Mit dem Bericht liege eine klare Größenordnung zum Personalbedarf auf dem Tisch, sagte Ulbig. „1000 Polizisten mehr, gemessen von dem, was wir heute haben - beziehungsweise, wenn wir das Ende des (geplanten) Personalabbaus anschauen, sind das sogar 2000 Stellen mehr.“ Jetzt gelte es, den Bericht zu analysieren und nicht nur im kommenden Haushalt die Voraussetzungen für dessen Umsetzung zu schaffen. Nach Angaben der Verwaltungswissenschaftlerin Gisela Färber, die an dem Bericht mitgearbeitete, dürften die Kosten dafür bei etwa 70 bis 80 Millionen Euro pro Jahr liegen.
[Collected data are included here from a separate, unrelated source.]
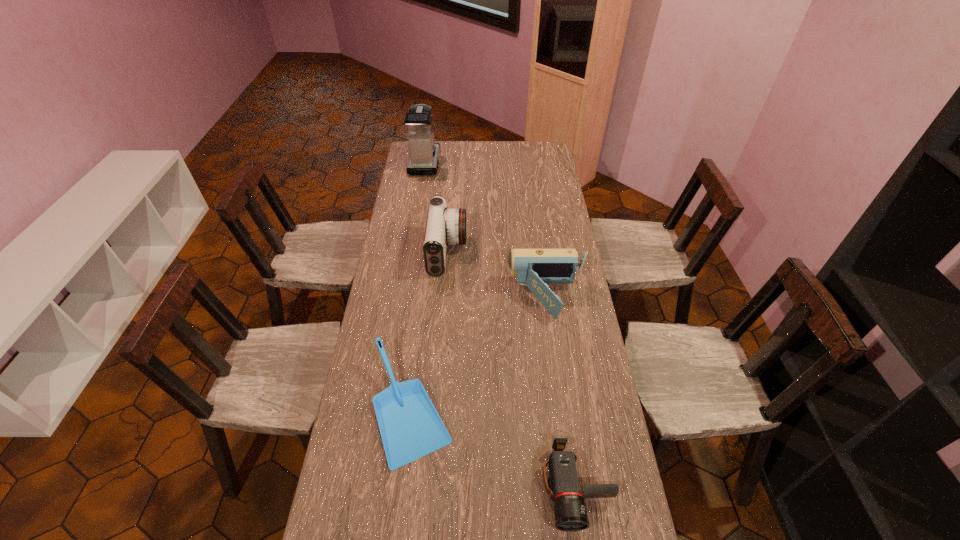 This screenshot has width=960, height=540. I want to click on object identified as the third closest to the dustpan, so pos(445,226).

Identify the location of camcorder that stands as the closest to the dustpan. (534, 268).

I want to click on camcorder that is the second nearest to the shortest camcorder, so click(445, 226). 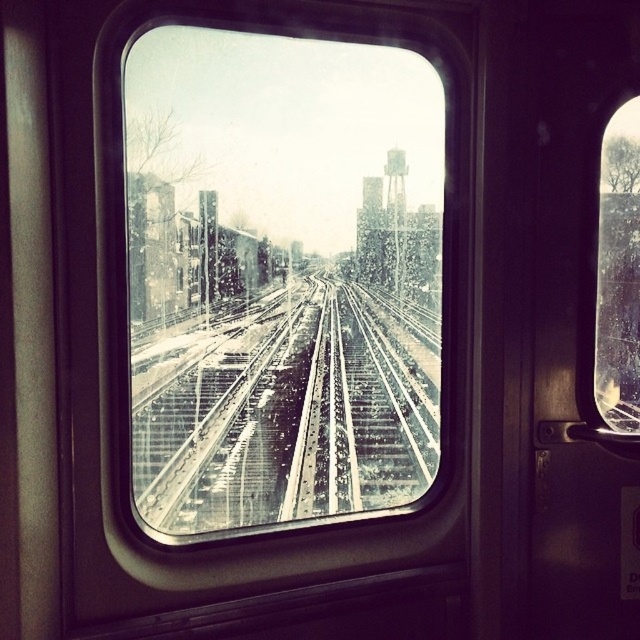 Who is positioned more to the left, metal/textured tracks at center or transparent glass window at right?

metal/textured tracks at center

Is metal/textured tracks at center smaller than transparent glass window at right?

Incorrect, metal/textured tracks at center is not smaller in size than transparent glass window at right.

Between point (170, 524) and point (605, 268), which one is positioned behind?

The point (605, 268) is more distant.

At what (x,y) coordinates should I click in order to perform the action: click on metal/textured tracks at center. Please return your answer as a coordinate pair (x, y). Looking at the image, I should click on pyautogui.click(x=308, y=419).

Does metallic glass train window at center come behind transparent glass window at right?

That is False.

Does point (278, 520) lie behind point (636, 170)?

Yes, point (278, 520) is farther from viewer.

This screenshot has height=640, width=640. I want to click on metallic glass train window at center, so click(x=282, y=276).

Consider the image. Can you confirm if metallic glass train window at center is taller than metal/textured tracks at center?

Correct, metallic glass train window at center is much taller as metal/textured tracks at center.

Is point (244, 97) positioned after point (392, 396)?

No, (244, 97) is in front of (392, 396).

The image size is (640, 640). What are the coordinates of `metallic glass train window at center` in the screenshot? It's located at (282, 276).

You are a GUI agent. You are given a task and a screenshot of the screen. Output one action in this format:
    pyautogui.click(x=<x>, y=<y>)
    Task: Click on the metallic glass train window at center
    
    Given the screenshot: What is the action you would take?
    click(282, 276) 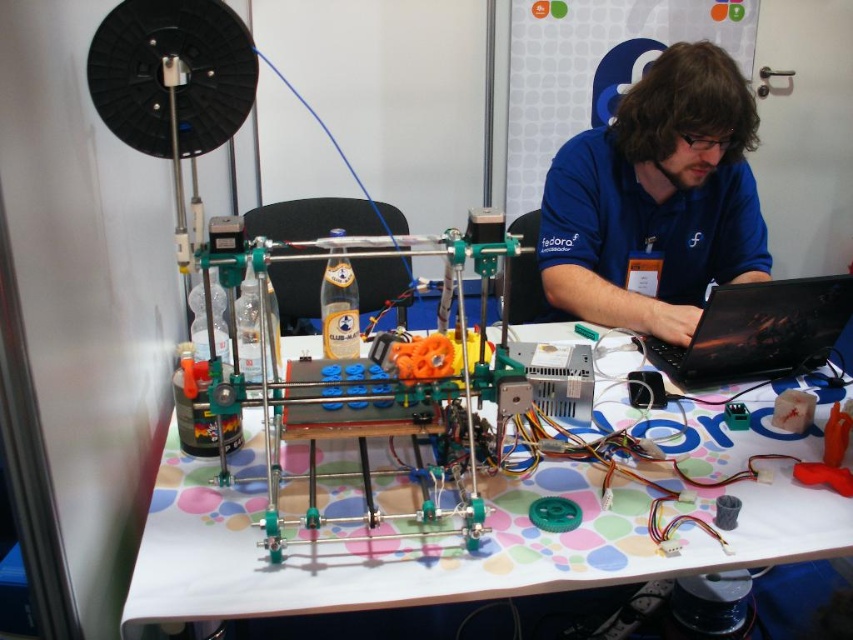 You are a photographer taking a picture of the workspace. The polka dot tablecloth at center and the blue fabric shirt at center are both in the frame. Which object is positioned closer to the camera?

The polka dot tablecloth at center is closer to the viewer than the blue fabric shirt at center, so it is positioned closer to the camera.

You are a tailor measuring a customer for a new shirt. The customer is wearing a blue fabric shirt at center and sitting at a table covered by a polka dot tablecloth at center. Which item is shorter in length?

The polka dot tablecloth at center is shorter than the blue fabric shirt at center.

You are a technician who needs to reach the black glossy laptop at center without moving the blue fabric shirt at center. Can you do it if your hand can extend 10 inches?

The blue fabric shirt at center is 10.52 inches from the black glossy laptop at center. Since your hand can only extend 10 inches, you cannot reach the laptop without moving the shirt.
Die Opposition wertet den Bericht als Bestätigung ihrer Kritik an der Politik der schwarz-gelben Landesregierung. Demonstrationen, Fußballspiele und Einsätze rund um Asylunterkünfte würden die Polizei zwar stark beanspruchen, seien aber nicht die Ursache für den „Personalnotstand“, sagte der Innenexperte der Linke-Fraktion, Enrico Stange. „Die Ursache liegt Jahre zurück und heißt Polizeireform sowie Personalabbau-Beschluss von CDU und SPD von knapp 2600 Stellen im Polizeidienst.“ Sein Grünen-Kollege Valentin Lippmann sagte, die sächsische Polizei sei in den vergangenen Jahren „systematisch kaputt gespart worden“. Ulbig müsse dem Landtag nun schnellstmöglich ein Konzept vorlegen, wie er die Empfehlungen umsetzen will.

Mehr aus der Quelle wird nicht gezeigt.